**WORK TO COMPLETE**
Report how many lines of the records below include the word "завеса". Give nothing but the number.

**DATASET ENTRIES**
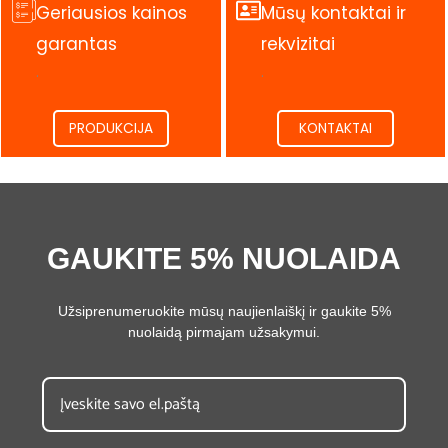
Geriausios kainos
Mūsų kontaktai ir
garantas
rekvizitai
.
.
PRODUKCIJA
KONTAKTAI
GAUKITE 5% NUOLAIDA
Užsiprenumeruokite mūsų naujienlaiškį ir gaukite 5%
nuolaidą pirmajam užsakymui.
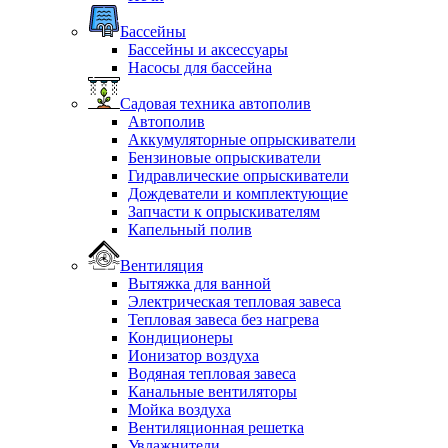
Бассейны
Бассейны и аксессуары
Насосы для бассейна
Садовая техника автополив
Автополив
Аккумуляторные опрыскиватели
Бензиновые опрыскиватели
Гидравлические опрыскиватели
Дождеватели и комплектующие
Запчасти к опрыскивателям
Капельный полив
Вентиляция
Вытяжка для ванной
Электрическая тепловая завеса
Тепловая завеса без нагрева
Кондиционеры
Ионизатор воздуха
Водяная тепловая завеса
Канальные вентиляторы
Мойка воздуха
Вентиляционная решетка
Увлажнители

**ANSWER BOX**
3